» WORK TO COMPLETE:
In the listing below, locate the line with "de nacimiento emocional, al" and the line with "Eigentlich ist es", then output both and everything between them exactly, minus any pictures.

# # #

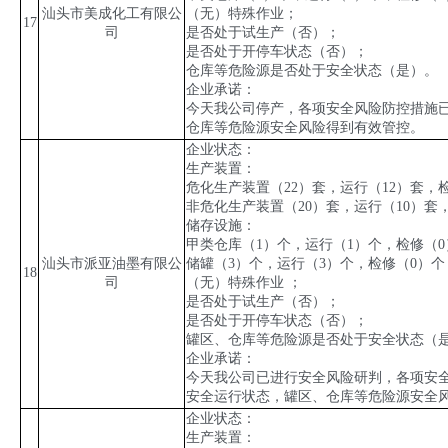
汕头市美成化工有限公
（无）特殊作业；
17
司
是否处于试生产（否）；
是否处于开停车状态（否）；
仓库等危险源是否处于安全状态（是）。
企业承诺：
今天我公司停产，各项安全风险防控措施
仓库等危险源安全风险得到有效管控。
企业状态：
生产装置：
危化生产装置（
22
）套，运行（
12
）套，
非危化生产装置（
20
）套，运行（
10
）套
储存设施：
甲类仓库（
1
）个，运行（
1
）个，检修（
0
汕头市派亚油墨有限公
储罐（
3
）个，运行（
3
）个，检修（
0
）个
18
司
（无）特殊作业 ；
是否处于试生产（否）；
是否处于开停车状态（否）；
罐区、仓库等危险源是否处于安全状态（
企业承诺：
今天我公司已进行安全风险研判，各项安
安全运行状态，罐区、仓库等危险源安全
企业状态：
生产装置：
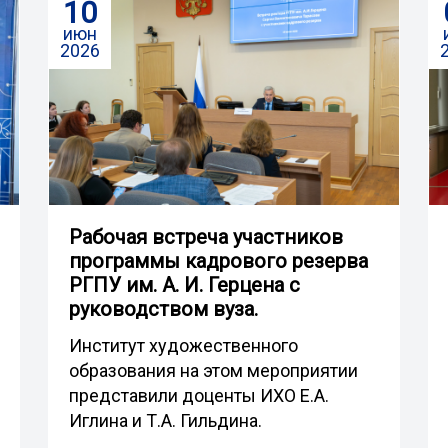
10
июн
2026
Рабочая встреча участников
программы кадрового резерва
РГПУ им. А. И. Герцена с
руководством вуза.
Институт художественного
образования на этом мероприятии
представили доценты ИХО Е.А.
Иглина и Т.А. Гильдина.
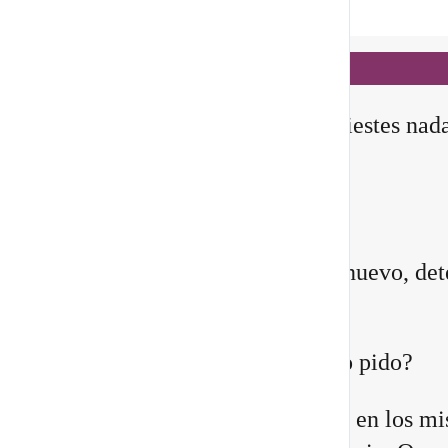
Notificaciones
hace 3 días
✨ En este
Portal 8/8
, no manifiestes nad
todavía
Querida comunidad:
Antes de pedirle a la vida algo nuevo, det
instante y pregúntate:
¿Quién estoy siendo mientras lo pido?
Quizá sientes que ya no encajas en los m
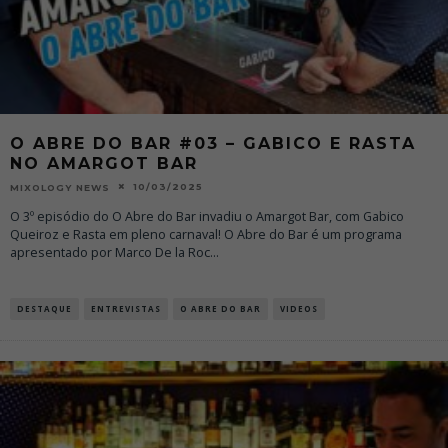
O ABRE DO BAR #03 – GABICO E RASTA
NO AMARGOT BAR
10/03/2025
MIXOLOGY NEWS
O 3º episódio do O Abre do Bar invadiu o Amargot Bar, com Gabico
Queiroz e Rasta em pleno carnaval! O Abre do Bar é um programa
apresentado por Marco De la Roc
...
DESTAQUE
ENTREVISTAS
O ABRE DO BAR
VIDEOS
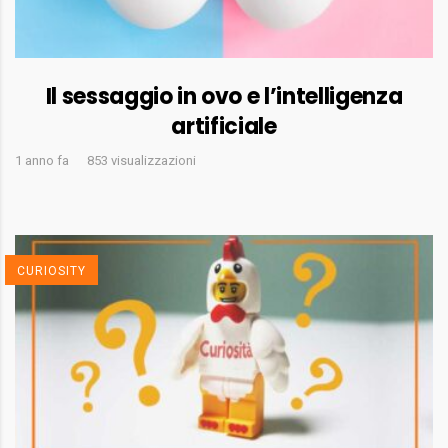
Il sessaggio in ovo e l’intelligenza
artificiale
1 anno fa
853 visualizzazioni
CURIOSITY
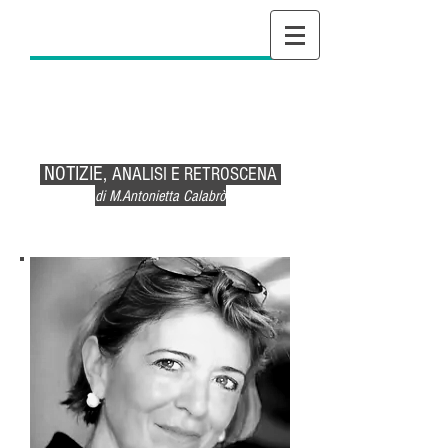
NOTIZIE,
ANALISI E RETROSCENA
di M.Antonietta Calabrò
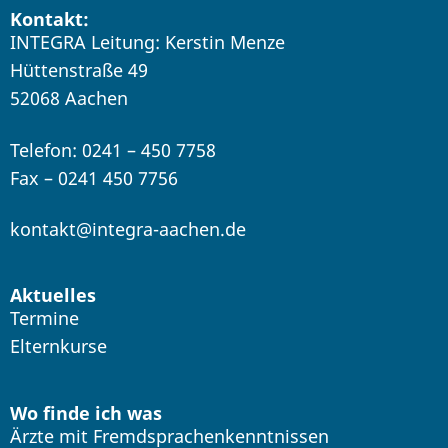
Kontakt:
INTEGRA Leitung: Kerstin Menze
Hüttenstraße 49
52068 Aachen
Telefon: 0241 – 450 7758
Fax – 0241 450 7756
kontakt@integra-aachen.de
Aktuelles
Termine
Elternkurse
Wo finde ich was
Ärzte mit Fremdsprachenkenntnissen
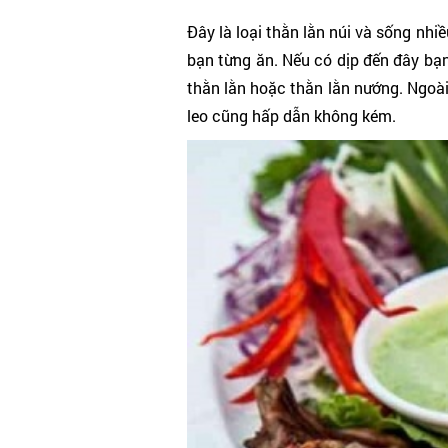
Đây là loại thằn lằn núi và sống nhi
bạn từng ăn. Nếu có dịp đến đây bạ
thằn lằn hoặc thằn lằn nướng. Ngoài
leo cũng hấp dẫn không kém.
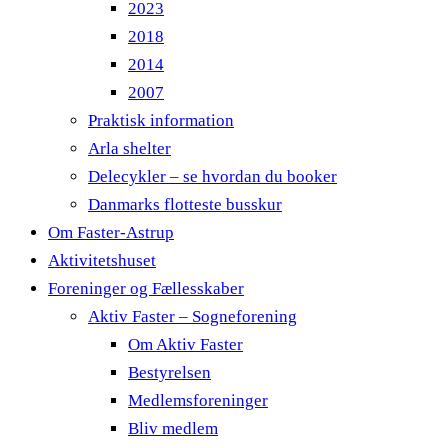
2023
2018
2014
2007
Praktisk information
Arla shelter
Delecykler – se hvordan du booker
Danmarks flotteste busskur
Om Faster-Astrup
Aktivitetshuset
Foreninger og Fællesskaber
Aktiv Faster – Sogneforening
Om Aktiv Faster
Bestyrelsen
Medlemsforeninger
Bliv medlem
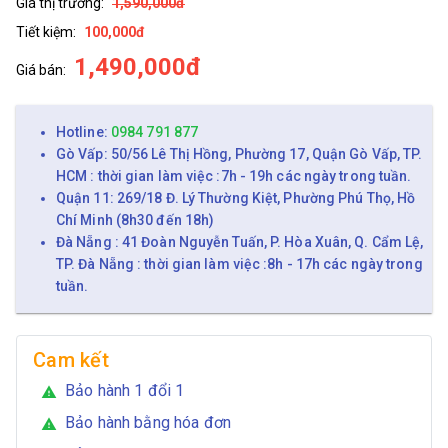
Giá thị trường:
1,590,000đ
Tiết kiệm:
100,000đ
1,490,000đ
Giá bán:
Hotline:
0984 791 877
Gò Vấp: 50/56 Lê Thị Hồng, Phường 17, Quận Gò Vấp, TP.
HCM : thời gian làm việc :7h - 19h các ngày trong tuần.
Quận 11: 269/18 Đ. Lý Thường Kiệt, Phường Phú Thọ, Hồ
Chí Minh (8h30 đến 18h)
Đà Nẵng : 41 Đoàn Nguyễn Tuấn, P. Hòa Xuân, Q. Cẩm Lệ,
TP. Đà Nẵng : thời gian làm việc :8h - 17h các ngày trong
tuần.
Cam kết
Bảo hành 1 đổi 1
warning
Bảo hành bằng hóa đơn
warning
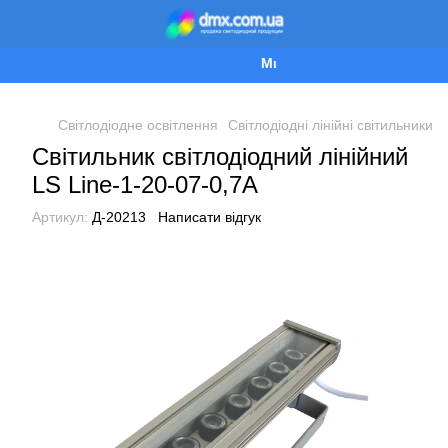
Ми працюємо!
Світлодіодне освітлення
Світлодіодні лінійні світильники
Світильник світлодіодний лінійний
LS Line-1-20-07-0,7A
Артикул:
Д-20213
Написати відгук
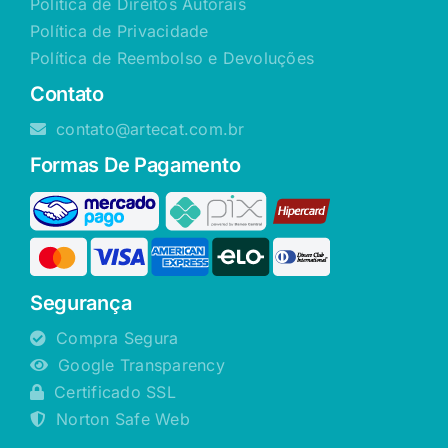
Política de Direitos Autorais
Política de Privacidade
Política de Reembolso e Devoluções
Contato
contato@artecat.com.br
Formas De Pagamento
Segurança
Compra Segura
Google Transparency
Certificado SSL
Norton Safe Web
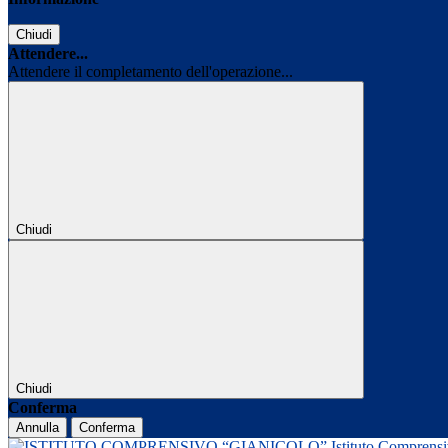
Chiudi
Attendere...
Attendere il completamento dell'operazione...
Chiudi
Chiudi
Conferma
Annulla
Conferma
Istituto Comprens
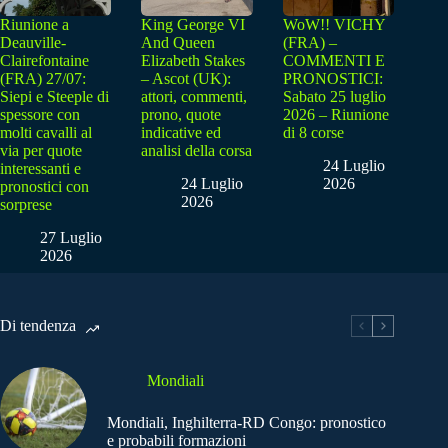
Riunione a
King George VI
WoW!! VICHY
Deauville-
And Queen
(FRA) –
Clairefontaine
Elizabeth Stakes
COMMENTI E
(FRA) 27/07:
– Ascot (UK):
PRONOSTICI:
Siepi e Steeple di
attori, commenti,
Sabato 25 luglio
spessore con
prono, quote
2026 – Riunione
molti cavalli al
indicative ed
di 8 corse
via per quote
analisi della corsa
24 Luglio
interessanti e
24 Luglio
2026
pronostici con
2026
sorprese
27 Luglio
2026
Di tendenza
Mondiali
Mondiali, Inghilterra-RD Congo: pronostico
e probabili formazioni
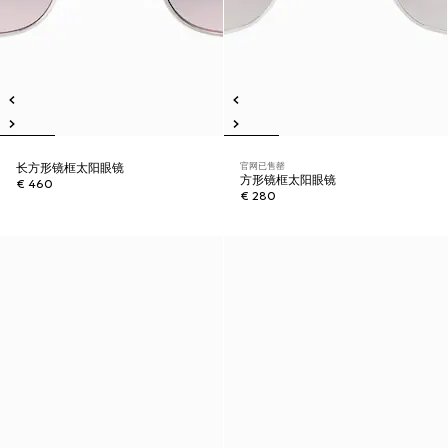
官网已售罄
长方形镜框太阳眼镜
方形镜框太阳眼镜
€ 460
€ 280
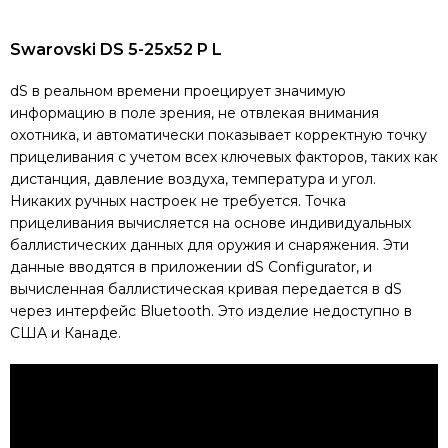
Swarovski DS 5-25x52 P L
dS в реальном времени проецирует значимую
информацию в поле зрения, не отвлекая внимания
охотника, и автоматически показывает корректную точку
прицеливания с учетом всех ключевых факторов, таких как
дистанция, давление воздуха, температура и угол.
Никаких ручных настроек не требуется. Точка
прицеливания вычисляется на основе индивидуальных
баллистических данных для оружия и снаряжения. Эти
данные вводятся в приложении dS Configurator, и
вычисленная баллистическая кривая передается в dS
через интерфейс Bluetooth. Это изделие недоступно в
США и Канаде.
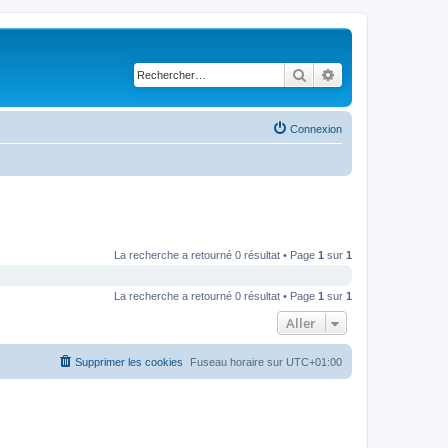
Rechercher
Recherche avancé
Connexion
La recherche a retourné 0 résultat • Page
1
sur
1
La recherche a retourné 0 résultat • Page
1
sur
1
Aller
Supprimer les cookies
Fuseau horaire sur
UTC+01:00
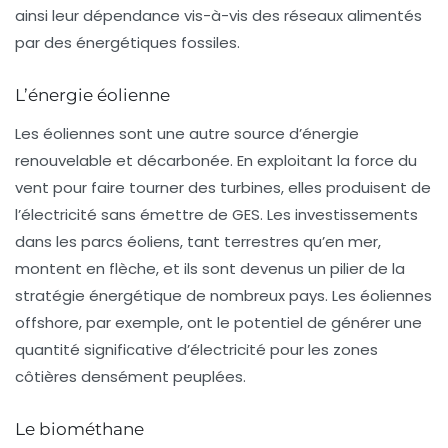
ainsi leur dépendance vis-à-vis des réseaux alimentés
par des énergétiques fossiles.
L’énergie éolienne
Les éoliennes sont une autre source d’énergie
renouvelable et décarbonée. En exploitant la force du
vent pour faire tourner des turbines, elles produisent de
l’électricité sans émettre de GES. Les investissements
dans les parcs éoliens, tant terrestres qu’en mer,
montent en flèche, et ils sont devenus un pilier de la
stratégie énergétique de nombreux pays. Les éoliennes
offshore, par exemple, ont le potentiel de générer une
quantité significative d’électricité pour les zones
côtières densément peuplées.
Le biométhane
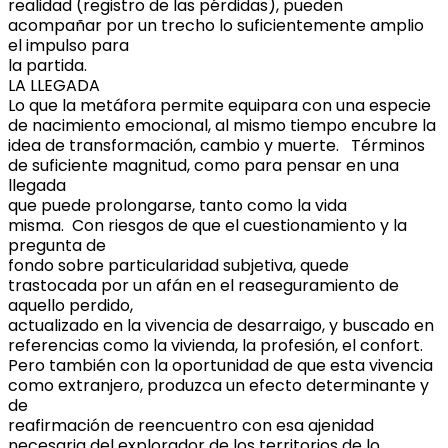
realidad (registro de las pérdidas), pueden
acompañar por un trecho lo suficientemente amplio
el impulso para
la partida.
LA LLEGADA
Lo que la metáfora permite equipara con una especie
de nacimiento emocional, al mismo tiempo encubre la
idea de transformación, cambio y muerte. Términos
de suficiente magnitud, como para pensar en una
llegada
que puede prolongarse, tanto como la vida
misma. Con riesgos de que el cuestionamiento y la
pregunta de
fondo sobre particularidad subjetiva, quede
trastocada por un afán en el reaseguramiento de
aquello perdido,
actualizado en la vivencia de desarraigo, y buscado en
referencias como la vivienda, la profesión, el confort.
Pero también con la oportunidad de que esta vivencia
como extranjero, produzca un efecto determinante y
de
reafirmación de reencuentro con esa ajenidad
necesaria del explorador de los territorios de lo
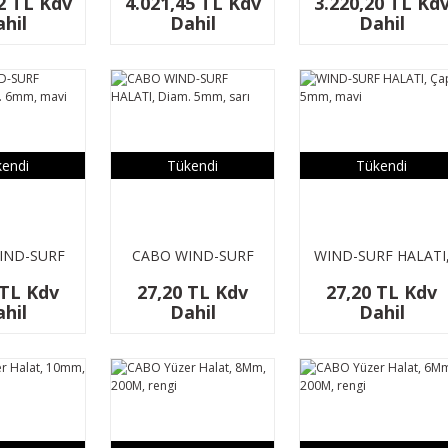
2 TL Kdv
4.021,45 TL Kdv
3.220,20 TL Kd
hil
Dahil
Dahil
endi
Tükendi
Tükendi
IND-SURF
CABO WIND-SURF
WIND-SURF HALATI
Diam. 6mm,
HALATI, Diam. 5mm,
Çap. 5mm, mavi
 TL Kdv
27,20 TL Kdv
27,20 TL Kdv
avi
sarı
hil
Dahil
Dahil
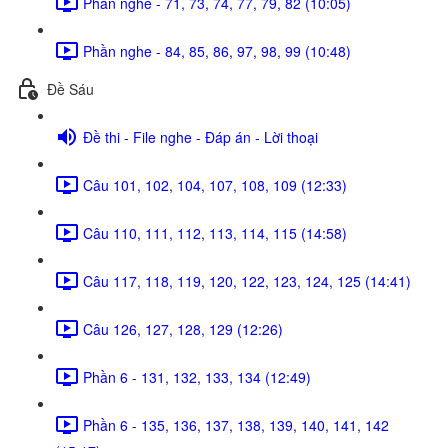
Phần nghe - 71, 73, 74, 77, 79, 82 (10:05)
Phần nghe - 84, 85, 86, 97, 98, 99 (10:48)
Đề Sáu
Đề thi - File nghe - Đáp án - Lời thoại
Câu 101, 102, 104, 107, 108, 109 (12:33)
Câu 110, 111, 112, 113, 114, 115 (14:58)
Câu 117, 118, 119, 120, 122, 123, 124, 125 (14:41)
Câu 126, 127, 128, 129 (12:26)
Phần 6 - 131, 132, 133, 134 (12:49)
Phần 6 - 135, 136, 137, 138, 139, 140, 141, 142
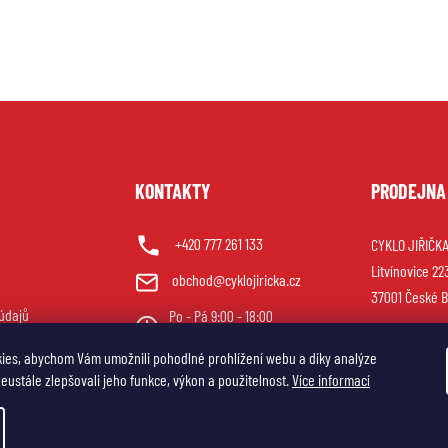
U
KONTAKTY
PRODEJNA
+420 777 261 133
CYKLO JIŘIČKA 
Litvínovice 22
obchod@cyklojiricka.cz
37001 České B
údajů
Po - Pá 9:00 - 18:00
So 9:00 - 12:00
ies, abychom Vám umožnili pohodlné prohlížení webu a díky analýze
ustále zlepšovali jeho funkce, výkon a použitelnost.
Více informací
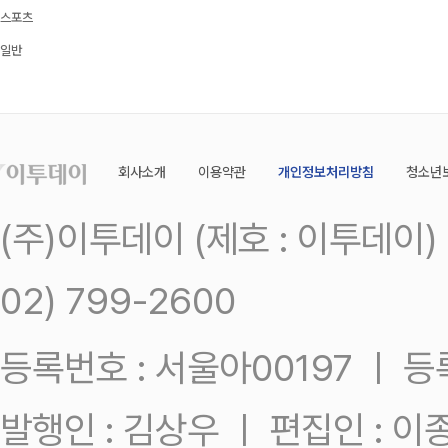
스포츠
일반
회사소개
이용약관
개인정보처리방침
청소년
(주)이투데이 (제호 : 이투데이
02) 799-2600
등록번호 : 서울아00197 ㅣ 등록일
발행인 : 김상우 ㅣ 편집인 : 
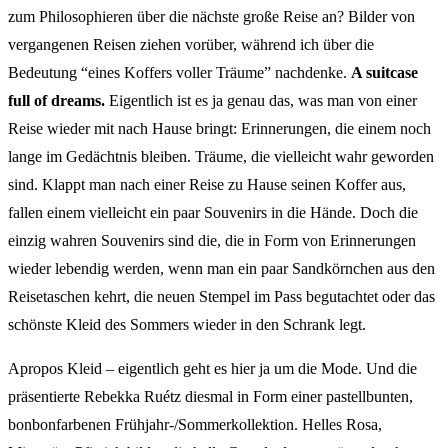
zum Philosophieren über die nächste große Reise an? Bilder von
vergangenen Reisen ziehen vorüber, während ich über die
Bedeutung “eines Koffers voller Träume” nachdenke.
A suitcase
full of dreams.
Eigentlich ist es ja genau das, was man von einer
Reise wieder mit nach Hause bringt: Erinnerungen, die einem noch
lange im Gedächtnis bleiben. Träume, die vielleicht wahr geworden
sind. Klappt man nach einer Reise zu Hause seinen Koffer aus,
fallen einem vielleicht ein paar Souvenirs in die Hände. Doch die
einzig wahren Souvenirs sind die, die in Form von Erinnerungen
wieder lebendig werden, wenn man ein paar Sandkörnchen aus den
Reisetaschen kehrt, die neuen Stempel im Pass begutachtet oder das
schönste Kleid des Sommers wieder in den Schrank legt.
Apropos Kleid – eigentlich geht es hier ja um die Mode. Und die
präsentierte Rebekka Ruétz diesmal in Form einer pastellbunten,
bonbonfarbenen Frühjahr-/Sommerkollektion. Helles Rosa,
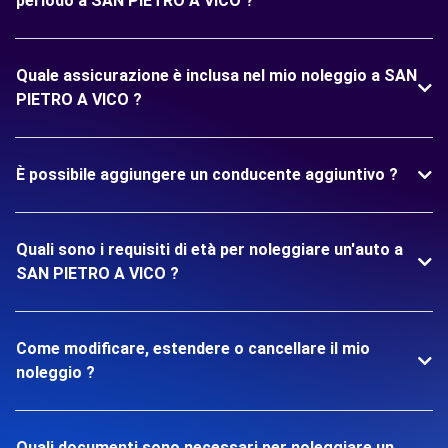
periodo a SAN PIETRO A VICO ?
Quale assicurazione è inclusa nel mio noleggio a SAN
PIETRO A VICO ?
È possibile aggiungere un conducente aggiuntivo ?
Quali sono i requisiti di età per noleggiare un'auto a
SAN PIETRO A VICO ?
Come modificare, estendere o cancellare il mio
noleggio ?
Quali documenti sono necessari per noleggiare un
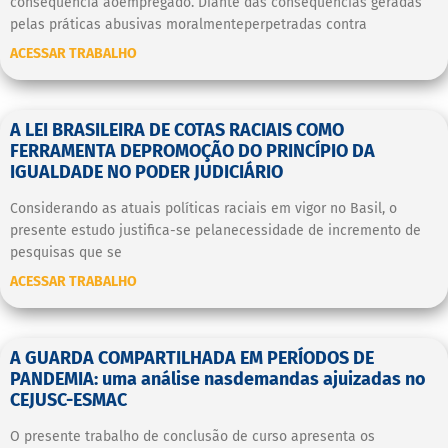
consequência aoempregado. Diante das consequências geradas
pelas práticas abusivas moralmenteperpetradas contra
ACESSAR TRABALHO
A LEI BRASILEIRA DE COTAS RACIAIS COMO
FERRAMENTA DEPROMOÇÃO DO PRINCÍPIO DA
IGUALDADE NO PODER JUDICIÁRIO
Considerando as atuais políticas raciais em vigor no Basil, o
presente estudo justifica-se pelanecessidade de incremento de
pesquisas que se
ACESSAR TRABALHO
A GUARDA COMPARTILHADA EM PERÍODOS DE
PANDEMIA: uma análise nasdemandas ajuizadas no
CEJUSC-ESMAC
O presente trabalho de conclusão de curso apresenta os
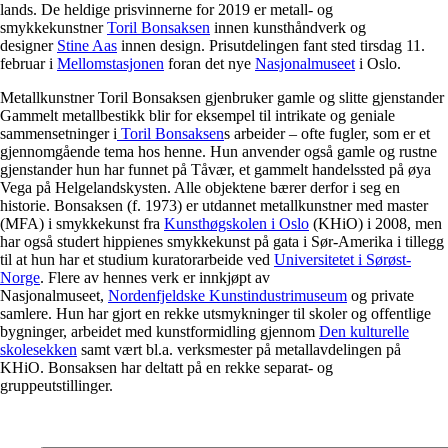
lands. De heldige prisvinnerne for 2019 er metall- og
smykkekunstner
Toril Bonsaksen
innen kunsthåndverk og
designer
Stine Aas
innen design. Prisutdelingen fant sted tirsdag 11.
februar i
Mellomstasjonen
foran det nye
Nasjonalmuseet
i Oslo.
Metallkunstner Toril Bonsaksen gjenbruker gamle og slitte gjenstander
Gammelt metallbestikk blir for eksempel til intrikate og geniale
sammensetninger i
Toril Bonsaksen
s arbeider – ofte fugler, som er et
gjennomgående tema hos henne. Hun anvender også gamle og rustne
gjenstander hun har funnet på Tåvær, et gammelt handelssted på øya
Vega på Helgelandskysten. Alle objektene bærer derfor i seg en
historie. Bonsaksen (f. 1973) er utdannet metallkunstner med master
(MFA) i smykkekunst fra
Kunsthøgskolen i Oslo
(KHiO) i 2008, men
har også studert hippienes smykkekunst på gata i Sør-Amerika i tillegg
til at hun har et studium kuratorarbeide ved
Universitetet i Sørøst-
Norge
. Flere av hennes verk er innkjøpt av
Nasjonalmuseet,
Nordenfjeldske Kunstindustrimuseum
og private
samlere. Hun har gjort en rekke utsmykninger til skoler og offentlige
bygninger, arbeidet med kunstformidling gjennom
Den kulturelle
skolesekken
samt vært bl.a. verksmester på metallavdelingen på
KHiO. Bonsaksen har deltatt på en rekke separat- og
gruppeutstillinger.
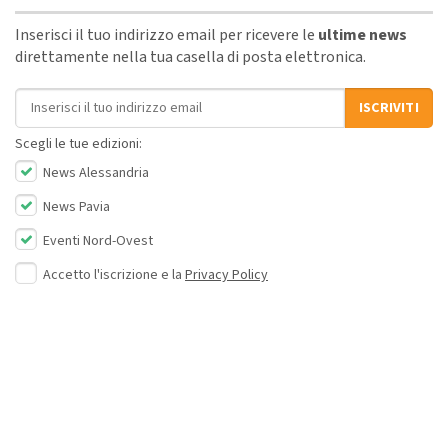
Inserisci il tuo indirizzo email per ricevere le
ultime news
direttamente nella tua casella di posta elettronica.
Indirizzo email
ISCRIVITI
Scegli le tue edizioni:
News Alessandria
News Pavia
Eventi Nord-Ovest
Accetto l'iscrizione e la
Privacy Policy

# # #

» ANSWER TO THIS EXERCISE:
de nacimiento emocional, al mismo tiempo encubre la
idea de transformación, cambio y muerte. Términos
de suficiente magnitud, como para pensar en una
llegada
que puede prolongarse, tanto como la vida
misma. Con riesgos de que el cuestionamiento y la
pregunta de
fondo sobre particularidad subjetiva, quede
trastocada por un afán en el reaseguramiento de
aquello perdido,
actualizado en la vivencia de desarraigo, y buscado en
referencias como la vivienda, la profesión, el confort.
Pero también con la oportunidad de que esta vivencia
como extranjero, produzca un efecto determinante y
de
reafirmación de reencuentro con esa ajenidad
necesaria del explorador de los territorios de lo
2 TL Kdv
4.021,45 TL Kdv
3.220,20 TL Kd
hil
Dahil
Dahil
endi
Tükendi
Tükendi
IND-SURF
CABO WIND-SURF
WIND-SURF HALATI
Diam. 6mm,
HALATI, Diam. 5mm,
Çap. 5mm, mavi
 TL Kdv
27,20 TL Kdv
27,20 TL Kdv
avi
sarı
hil
Dahil
Dahil
Phần nghe - 71, 73, 74, 77, 79, 82 (10:05)
Phần nghe - 84, 85, 86, 97, 98, 99 (10:48)
Đề Sáu
Đề thi - File nghe - Đáp án - Lời thoại
Câu 101, 102, 104, 107, 108, 109 (12:33)
Câu 110, 111, 112, 113, 114, 115 (14:58)
Câu 117, 118, 119, 120, 122, 123, 124, 125 (14:41)
Câu 126, 127, 128, 129 (12:26)
Phần 6 - 131, 132, 133, 134 (12:49)
Phần 6 - 135, 136, 137, 138, 139, 140, 141, 142
U
KONTAKTY
PRODEJNA
+420 777 261 133
CYKLO JIŘIČKA 
Litvínovice 22
obchod@cyklojiricka.cz
37001 České B
údajů
Po - Pá 9:00 - 18:00
So 9:00 - 12:00
ies, abychom Vám umožnili pohodlné prohlížení webu a díky analýze
ustále zlepšovali jeho funkce, výkon a použitelnost.
Více informací
스포츠
일반
회사소개
이용약관
개인정보처리방침
청소년
(주)이투데이 (제호 : 이투데이
02) 799-2600
등록번호 : 서울아00197 ㅣ 등록일
발행인 : 김상우 ㅣ 편집인 : 
zum Philosophieren über die nächste große Reise an? Bilder von
vergangenen Reisen ziehen vorüber, während ich über die
Bedeutung “eines Koffers voller Träume” nachdenke.
A suitcase
full of dreams.
Eigentlich ist es ja genau das, was man von einer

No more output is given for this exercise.